## Bar Chart: Feature Comparison of Language Models
### Overview
The image presents a set of bar charts comparing the performance of three language models (Gemma-7B, LLaMA2-7B, and LLaMA3-8B) on three different tasks (TriviaQA, CoQA, and WMT-14). The performance metric used is AUROC (Area Under the Receiver Operating Characteristic curve). The charts compare the AUROC scores obtained using features extracted from different layers (mid and last) and token positions (average and last) within each model.
### Components/Axes
* **Title:** The image is composed of three sub-charts, each titled "Features from [Model Name]".
* Left Chart: "Features from Gemma-7B"
* Middle Chart: "Features from LLaMA2-7B"
* Right Chart: "Features from LLaMA3-8B"
* **Y-axis:** Labeled "AUROC" with a numerical scale ranging from 0.75 to 0.90, with tick marks at 0.75, 0.80, 0.85, and 0.90.
* **X-axis:** Categorical, representing the tasks: TriviaQA, CoQA, and WMT-14.
* **Legend:** Located at the bottom of the image.
* Green with diagonal lines: "Avg token, mid layer"
* Red with diagonal lines: "Avg token, last layer"
* Green with circles: "Last token, mid layer"
* Red with circles: "Last token, last layer"
### Detailed Analysis
**Gemma-7B:**
* **TriviaQA:**
* Avg token, mid layer (green, diagonal lines): ~0.87
* Avg token, last layer (red, diagonal lines): ~0.87
* Last token, mid layer (green, circles): ~0.87
* Last token, last layer (red, circles): ~0.87
* **CoQA:**
* Avg token, mid layer (green, diagonal lines): ~0.755
* Avg token, last layer (red, diagonal lines): ~0.75
* Last token, mid layer (green, circles): ~0.76
* Last token, last layer (red, circles): ~0.755
* **WMT-14:**
* Avg token, mid layer (green, diagonal lines): ~0.86
* Avg token, last layer (red, diagonal lines): ~0.85
* Last token, mid layer (green, circles): ~0.86
* Last token, last layer (red, circles): ~0.855
**LLaMA2-7B:**
* **TriviaQA:**
* Avg token, mid layer (green, diagonal lines): ~0.89
* Avg token, last layer (red, diagonal lines): ~0.89
* Last token, mid layer (green, circles): ~0.895
* Last token, last layer (red, circles): ~0.895
* **CoQA:**
* Avg token, mid layer (green, diagonal lines): ~0.80
* Avg token, last layer (red, diagonal lines): ~0.79
* Last token, mid layer (green, circles): ~0.805
* Last token, last layer (red, circles): ~0.80
* **WMT-14:**
* Avg token, mid layer (green, diagonal lines): ~0.76
* Avg token, last layer (red, diagonal lines): ~0.755
* Last token, mid layer (green, circles): ~0.77
* Last token, last layer (red, circles): ~0.76
**LLaMA3-8B:**
* **TriviaQA:**
* Avg token, mid layer (green, diagonal lines): ~0.86
* Avg token, last layer (red, diagonal lines): ~0.855
* Last token, mid layer (green, circles): ~0.86
* Last token, last layer (red, circles): ~0.855
* **CoQA:**
* Avg token, mid layer (green, diagonal lines): ~0.76
* Avg token, last layer (red, diagonal lines): ~0.755
* Last token, mid layer (green, circles): ~0.76
* Last token, last layer (red, circles): ~0.755
* **WMT-14:**
* Avg token, mid layer (green, diagonal lines): ~0.745
* Avg token, last layer (red, diagonal lines): ~0.74
* Last token, mid layer (green, circles): ~0.75
* Last token, last layer (red, circles): ~0.745
### Key Observations
* For all models, performance on TriviaQA is generally the highest, followed by WMT-14, and then CoQA.

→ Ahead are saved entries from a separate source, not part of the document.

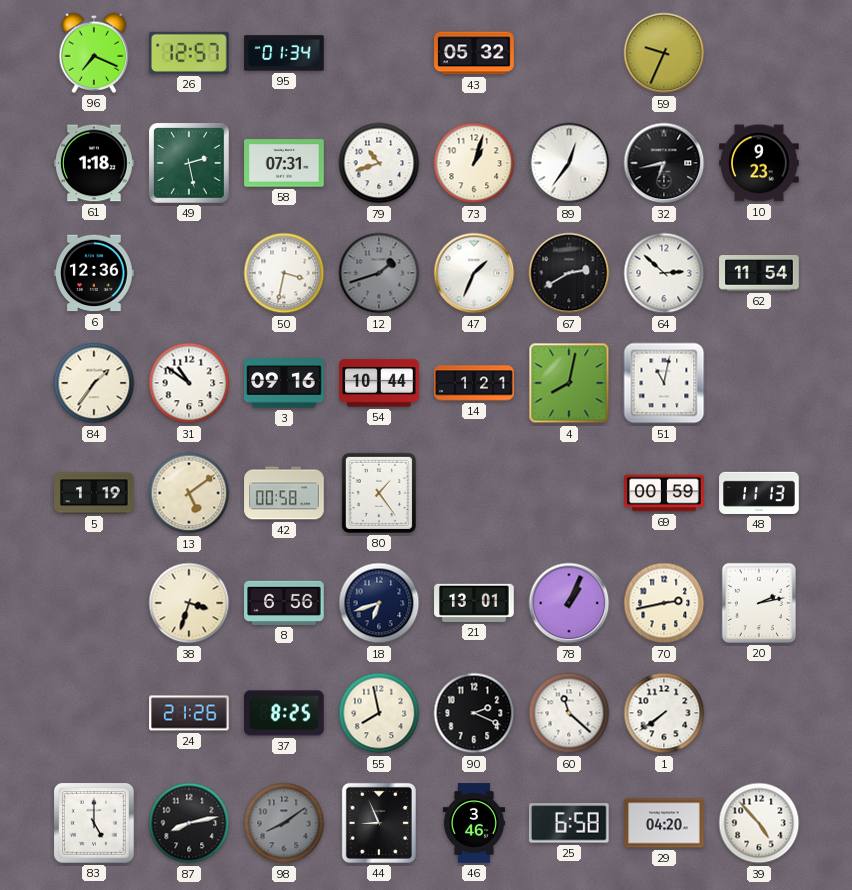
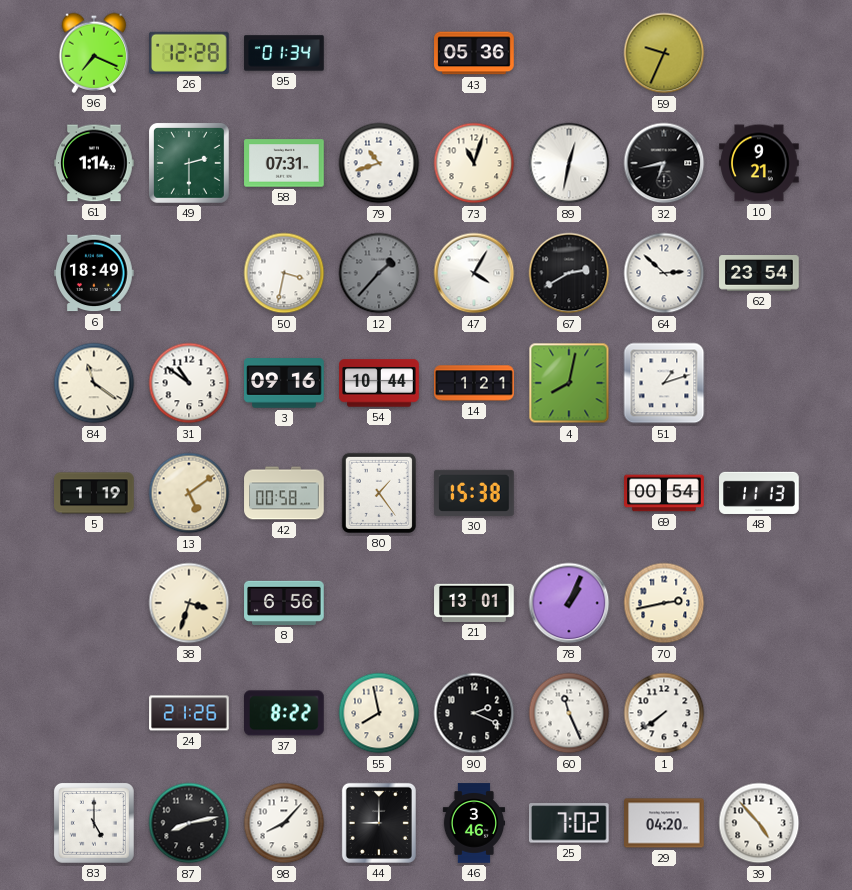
26: 12:57 -> 12:28
43: 05:32 -> 05:36
61: 1:18 -> 1:14
49: 2:28 -> 2:30
73: 1:03 -> 11:03
89: 12:36 -> 12:32
10: 9:23 -> 9:21
6: 12:36 -> 18:49
12: 1:42 -> 1:37
47: 1:34 -> 4:05
62: 11:54 -> 23:54
84: 1:36 -> 11:21
51: 11:02 -> 1:12
30: none -> 15:38
69: 00:59 -> 00:54
18: 6:42 -> none
20: 2:13 -> none
37: 8:25 -> 8:22
60: 11:22 -> 11:26
98: 8:09 -> 8:07
98 dial: grey -> white
44: 8:56 -> 9:00
25: 6:58 -> 7:02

* The choice of layer (mid vs. last) and token position (average vs. last) has a relatively small impact on the AUROC score compared to the choice of task.

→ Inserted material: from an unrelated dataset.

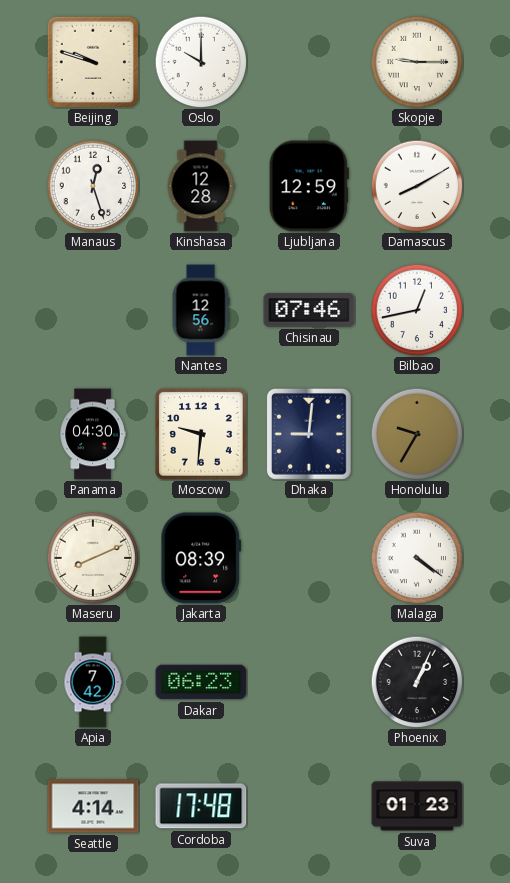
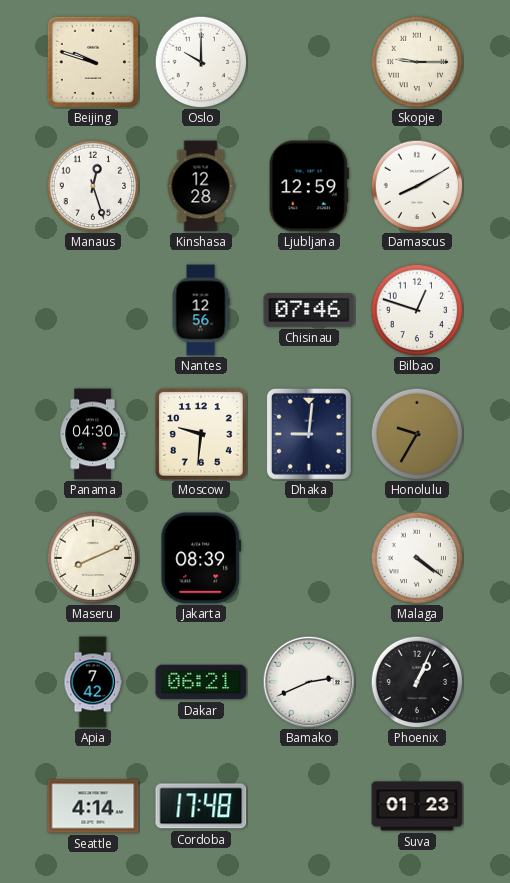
Bilbao: 12:43 -> 12:48
Dakar: 06:23 -> 06:21
Bamako: none -> 2:41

* LLaMA2-7B generally achieves the highest AUROC scores across all tasks and feature extraction methods.
* Gemma-7B and LLaMA3-8B show similar performance patterns, with LLaMA3-8B slightly underperforming on WMT-14.
### Interpretation
The bar charts provide a comparative analysis of the performance of three language models on different tasks, using AUROC as the evaluation metric. The data suggests that the LLaMA2-7B model is the most effective among the three, achieving the highest AUROC scores across the tasks. The performance differences between using the average token versus the last token, and the mid layer versus the last layer, are relatively minor, indicating that the overall model architecture and training data have a more significant impact on performance than these specific feature extraction choices. The lower performance on CoQA across all models suggests that this task is more challenging for these models compared to TriviaQA and WMT-14.